2. Arctos cleanup has not progressed to the point where really cool things look easy, and seems to have stalled. Ben should be marked for merge. One person probably wasn't murdering turtles in 1950 (from Arctos) and then getting a doctorate in 2004 (from ORCID) so they're probably not the same (and the DMNS kingfisher-killer is probably yet another person @acdoll ) so this might not be completely trivial, but we should have some way to either attach more data to Ben or to purge him to verbatim agent land. Not a clue how we do that, but this is going to be difficult until we do. One component is that we are still creating 'just above the bar' Agents - way too many people who do not seem to understand the goals have create permissions. Seems like a job for @ArctosDB/agents-committee to me....

I'm not sure that works-- for a committee to work through potential merges? Seems like a job for a tool to suggest merges that can be reviewed. We need another separate tool, right? I actually think the safer route is to err on the side of creating dup agents from new incoming because we dont know if they are the same or not especially for common name combos. Then let some agent clean-up tool do its thing but we should understand that it's an iterative and progressive ongoing process as more data is added to Arctos.

See above about a pending table/ flag/ whatever

3. Data format: There's an issue somewhere, I'm doing horrible things to the CSV by request, but hopefully the above means that doesn't really matter....

you lost me on point 3. Not sure what this CSV looks like (will edit if I find that issue) but is it impending adding agents to use?

Also will tag Erica Krimmel (maybe start project for Switzer?)

Jegelewicz commented 1 year ago

I was going to tag Erica but it seems she is no longer part of the Arctos Github organization?

dustymc commented 1 year ago

This seems pretty trivial at this point.

  1. Stop creating barely-over-the-bar agents, because we're not going to progress as long as we allow that. (Most recent: https://github.com/ArctosDB/arctos/issues/6679) If there is something that requires an Agent when nothing independent is known and so inspires these, fix that under highest priority.
  2. Create or add to agents when there's identifying information (probably near impossible to avoid), use verbatim when there's not.

We need another separate tool, right?

Not that I can see, we just need to purge the low-information agents and stop making more of them. There's a functionally-identical and (much) easier to use path to that.

committee to work through potential merges

Agents should carry information that doesn't require a committee. If they don't have that then they don't need to be agents.
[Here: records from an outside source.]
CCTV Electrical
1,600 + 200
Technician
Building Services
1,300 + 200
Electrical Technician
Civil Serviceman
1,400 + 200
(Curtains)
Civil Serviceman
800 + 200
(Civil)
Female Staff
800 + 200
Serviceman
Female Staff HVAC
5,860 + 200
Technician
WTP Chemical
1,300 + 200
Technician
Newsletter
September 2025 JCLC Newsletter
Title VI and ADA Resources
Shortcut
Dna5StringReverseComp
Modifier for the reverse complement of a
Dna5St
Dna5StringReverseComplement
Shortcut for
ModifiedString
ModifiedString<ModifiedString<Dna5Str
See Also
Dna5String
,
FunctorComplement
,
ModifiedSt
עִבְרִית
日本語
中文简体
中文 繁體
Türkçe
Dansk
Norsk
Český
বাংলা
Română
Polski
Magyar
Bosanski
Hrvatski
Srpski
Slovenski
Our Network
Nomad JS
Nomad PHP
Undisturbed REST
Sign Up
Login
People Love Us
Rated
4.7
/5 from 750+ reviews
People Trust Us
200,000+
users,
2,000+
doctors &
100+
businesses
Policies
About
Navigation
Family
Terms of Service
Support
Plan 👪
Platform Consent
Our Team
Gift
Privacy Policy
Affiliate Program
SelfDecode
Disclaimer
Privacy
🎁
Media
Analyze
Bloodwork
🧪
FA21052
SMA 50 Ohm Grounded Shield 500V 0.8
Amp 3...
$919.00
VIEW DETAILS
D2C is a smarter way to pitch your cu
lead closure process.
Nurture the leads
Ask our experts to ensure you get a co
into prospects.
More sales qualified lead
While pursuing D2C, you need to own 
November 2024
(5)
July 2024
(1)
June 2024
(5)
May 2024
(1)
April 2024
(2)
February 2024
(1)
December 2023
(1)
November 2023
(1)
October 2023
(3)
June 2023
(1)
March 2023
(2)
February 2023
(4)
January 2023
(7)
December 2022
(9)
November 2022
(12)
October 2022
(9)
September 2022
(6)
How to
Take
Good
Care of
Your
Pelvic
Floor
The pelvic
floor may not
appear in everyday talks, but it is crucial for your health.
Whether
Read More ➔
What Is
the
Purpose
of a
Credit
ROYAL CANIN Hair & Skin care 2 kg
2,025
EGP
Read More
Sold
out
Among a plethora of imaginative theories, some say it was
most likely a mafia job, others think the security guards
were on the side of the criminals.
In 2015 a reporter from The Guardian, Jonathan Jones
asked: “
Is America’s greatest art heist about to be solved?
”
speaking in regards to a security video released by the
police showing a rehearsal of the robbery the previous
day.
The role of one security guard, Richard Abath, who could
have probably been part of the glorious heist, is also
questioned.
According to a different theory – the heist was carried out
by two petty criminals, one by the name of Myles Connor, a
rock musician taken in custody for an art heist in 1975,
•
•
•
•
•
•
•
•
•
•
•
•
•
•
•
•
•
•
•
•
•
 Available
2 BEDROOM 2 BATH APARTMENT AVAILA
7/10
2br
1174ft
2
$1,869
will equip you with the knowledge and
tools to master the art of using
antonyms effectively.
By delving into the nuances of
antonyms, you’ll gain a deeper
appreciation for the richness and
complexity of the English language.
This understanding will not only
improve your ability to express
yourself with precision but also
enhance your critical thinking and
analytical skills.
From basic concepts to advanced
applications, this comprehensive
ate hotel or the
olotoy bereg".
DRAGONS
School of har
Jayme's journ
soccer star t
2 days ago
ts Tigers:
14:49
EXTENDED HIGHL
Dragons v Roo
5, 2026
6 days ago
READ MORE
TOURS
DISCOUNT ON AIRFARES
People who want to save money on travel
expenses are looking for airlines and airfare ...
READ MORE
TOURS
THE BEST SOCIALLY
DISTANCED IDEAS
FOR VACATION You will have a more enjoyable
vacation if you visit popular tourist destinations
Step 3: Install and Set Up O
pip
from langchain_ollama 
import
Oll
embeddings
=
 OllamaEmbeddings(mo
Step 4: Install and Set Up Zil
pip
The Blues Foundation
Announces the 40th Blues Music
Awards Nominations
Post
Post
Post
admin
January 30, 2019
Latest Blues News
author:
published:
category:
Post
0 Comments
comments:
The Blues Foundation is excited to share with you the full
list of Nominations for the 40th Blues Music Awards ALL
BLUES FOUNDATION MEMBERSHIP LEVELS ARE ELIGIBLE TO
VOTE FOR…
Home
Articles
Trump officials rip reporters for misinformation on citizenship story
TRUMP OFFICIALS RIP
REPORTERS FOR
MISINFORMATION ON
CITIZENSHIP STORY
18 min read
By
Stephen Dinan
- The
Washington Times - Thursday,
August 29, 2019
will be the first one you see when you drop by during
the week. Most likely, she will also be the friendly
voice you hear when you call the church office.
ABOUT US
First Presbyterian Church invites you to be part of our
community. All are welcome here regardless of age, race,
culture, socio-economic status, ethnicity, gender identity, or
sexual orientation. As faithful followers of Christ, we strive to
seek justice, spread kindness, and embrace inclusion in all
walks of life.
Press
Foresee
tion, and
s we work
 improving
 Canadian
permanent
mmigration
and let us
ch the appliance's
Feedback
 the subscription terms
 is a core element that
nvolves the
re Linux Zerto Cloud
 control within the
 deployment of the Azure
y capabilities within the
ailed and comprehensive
safer route is to err on the side of creating dup agents

Not if we care about calling people what they'd prefer to be called or providing proper attribution for their work. We need to confidently support multiple unambiguous agents of the same name to do that. That is unavoidably incompatible with creating ambiguous agents. (Or we could take over the world and require unique names. Dibs on 0453c2b6-cf35-4155-8e5c-a5404062f5e3!)

And to be clear, I'm not trying to say we should or shouldn't do anything in particular, I'm just trying to spell out what's necessary if we want to do the things I think I've heard from the collections and the larger community. We can do about anything else, but how we model the data will unavoidably control the possible functionality.

DerekSikes commented 8 months ago

When creating a new agent there is a remarks field that one can type remarks in. This field does not seem to display on any of the new agents pages.

ewommack commented 8 months ago

That may be the curatorial remarks field. There are both curatorial remarks and public remark fields. One allows data to be entered that the public cannot see, so we can keep information more private, or keep notes on Agents. Look for the little public versus private icon when adding an attribute.

DerekSikes commented 8 months ago

It's this field (center of image). I made an agent typed a bunch of text into that field to help others know if this was the agent they were looking for, and then saved. When I checked the agent pages in other views that remarks field was gone (so folks won't benefit from all the disambiguation I typed). agents remarks field

ewommack commented 8 months ago

Hmmm no I think that is still there. Ah found it, click the link for See Full Agent Attributes. It should be there with all of the other nitty gritty for the agent in the Table form for the attributes.

DerekSikes commented 8 months ago

I see no link for Full Agent Attributes. I see links for Full Agent Activity Report or Summary Report. See below Screenshot 2024-02-26 at 5 37 05 PM

dustymc commented 8 months ago

may be

No....

Bug patched.

DerekSikes commented 8 months ago

When I go to select the agent that I had added remarks to the remarks are not visible in the agent picker tool (but a remarks field is present, it's just empty???) Screenshot 2024-02-27 at 7 23 35 AM

dustymc commented 8 months ago

had added remarks to

If you did this during creation before the bug above was fixed: it wasn't added, please edit to add.

If something else: I need details.

DerekSikes commented 8 months ago

How do I get to the page to add the remark? That field/page seems to only be accessible when creating a new agent. There is no editing access?

dustymc commented 8 months ago
Screenshot 2024-02-27 at 08 44 41

https://arctos.database.museum/agent.cfm?agent_name=Johnson

Screenshot 2024-02-27 at 08 45 12

or from the picker

Screenshot 2024-02-27 at 08 45 49 Screenshot 2024-02-27 at 08 45 58
DerekSikes commented 8 months ago

That brings me to this page. There are remarks fields for each attribute but I don't see a remarks field for the agent (unassociated with a particular attribute). Screenshot 2024-02-27 at 7 52 23 AM

dustymc commented 8 months ago
Screenshot 2024-02-27 at 08 57 36
DerekSikes commented 8 months ago

Ah, the remarks IS an attribute!

Ok, I think that problem is solved.

Here's a new one. There's an error on the bottom of this page: https://arctos.database.museum/agent/21351197?deets=true

And another - the agents picker doesn't list the 'alive' date attribute, wouldn't that be a super useful way to disambiguate?

dustymc commented 8 months ago

error

I'll get another patch out, probably tonight.

agents picker doesn't list

New Issue please (shouldn't be a problem, I just need the request).

DerekSikes commented 8 months ago

ok!